Campos identified the defendant in court and said he didn't hear Bell or Shells say anything. He said he saw the assailant wearing what looked like bags on his shoes, and that he heard someone who sounded scared telling the man to stop.
Los Angeles Police Department Officer Joseph Murphy said officers were able to retrieve a still photo that showed the alleged suspect and said Bell was tracked down to a platform at Union Station, where he was taken into custody at about 6:45 a.m. that day.
Dr. John Gruen, a neurosurgeon at Los Angeles County-USC Medical Center who testified that he frequently rode a shuttle bus from Union Station to the hospital with the nurse, said he operated that day on Shells in an effort to save her life. But he said he didn't expect her to ever regain consciousness given the severity of her injury, which he said was not visible externally.
She was subsequently declared brain dead and taken off of life support, he testified.
Bell was initially charged with murder, with the prosecution subsequently filing a second count — assault by means of force likely to produce great bodily injury — against him last September.
Bell is due back in a downtown Los Angeles courtroom for arraignment April 10.

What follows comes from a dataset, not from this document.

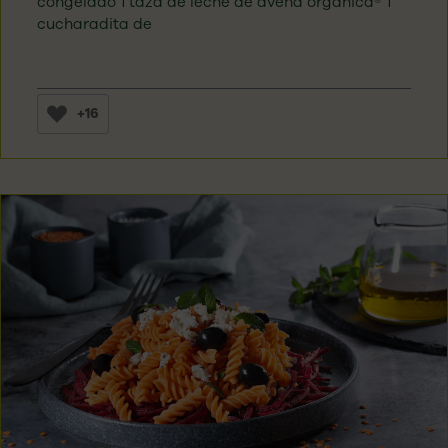
congelado 1 taza de leche de avena orgánica® 1
cucharadita de
+16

"Your honor, first of all, I do want to acknowledge that this was a horrible tragedy," Bell's attorney told the judge, adding that the "question is whether or not this was a murder" and suggesting that her client was "not mentally healthy" at the time.
The prosecutor countered that the nurse was vulnerable because she was older, not as big as the defendant and was "taken by complete surprise" in a location where she was not expecting to be hit.
Bell has remained behind bars in lieu of $2 million bail since his arrest.
Shortly after the woman's death, the hospital announced the creation of a memorial fund to benefit Shells' family. The Sandra Shells Memorial Fun was also aimed at helping "other families who have been affected by or have fallen victim to violence," according to the medical center.
Hospital officials noted that Shells would often arrive early in the morning before her shift so she could sit in the locker room and read her Bible.
"LAC+USC Medical Center family is overwhelmed by the outpouring of love and support received in the wake of Nurse Sandra Shells' passing," according to a hospital statement. "We are grateful to those who have paid tribute to Ms. Shells by extending their condolences, sending flower arrangements, and posting heartfelt messages on social media. We appreciate your sentiments and we thank you for sharing in our sadness."